[ACTIVITY] Give the data again, word for word.
THE DATA below:
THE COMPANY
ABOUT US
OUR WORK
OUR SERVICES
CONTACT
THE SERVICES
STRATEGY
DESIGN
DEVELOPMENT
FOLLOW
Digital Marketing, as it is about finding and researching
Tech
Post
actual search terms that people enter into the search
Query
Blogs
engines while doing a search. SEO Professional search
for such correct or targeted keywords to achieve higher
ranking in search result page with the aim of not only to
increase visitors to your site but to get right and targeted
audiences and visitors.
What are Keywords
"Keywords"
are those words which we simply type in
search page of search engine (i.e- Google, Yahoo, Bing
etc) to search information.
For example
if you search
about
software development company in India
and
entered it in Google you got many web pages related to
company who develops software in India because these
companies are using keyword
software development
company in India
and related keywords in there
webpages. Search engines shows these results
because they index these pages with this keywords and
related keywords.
End of THE DATA.
[SOLUTION TO THIS TASK]
THE COMPANY
ABOUT US
OUR WORK
OUR SERVICES
CONTACT
THE SERVICES
STRATEGY
DESIGN
DEVELOPMENT
FOLLOW
Digital Marketing, as it is about finding and researching
Tech
Post
actual search terms that people enter into the search
Query
Blogs
engines while doing a search. SEO Professional search
for such correct or targeted keywords to achieve higher
ranking in search result page with the aim of not only to
increase visitors to your site but to get right and targeted
audiences and visitors.
What are Keywords
"Keywords"
are those words which we simply type in
search page of search engine (i.e- Google, Yahoo, Bing
etc) to search information.
For example
if you search
about
software development company in India
and
entered it in Google you got many web pages related to
company who develops software in India because these
companies are using keyword
software development
company in India
and related keywords in there
webpages. Search engines shows these results
because they index these pages with this keywords and
related keywords.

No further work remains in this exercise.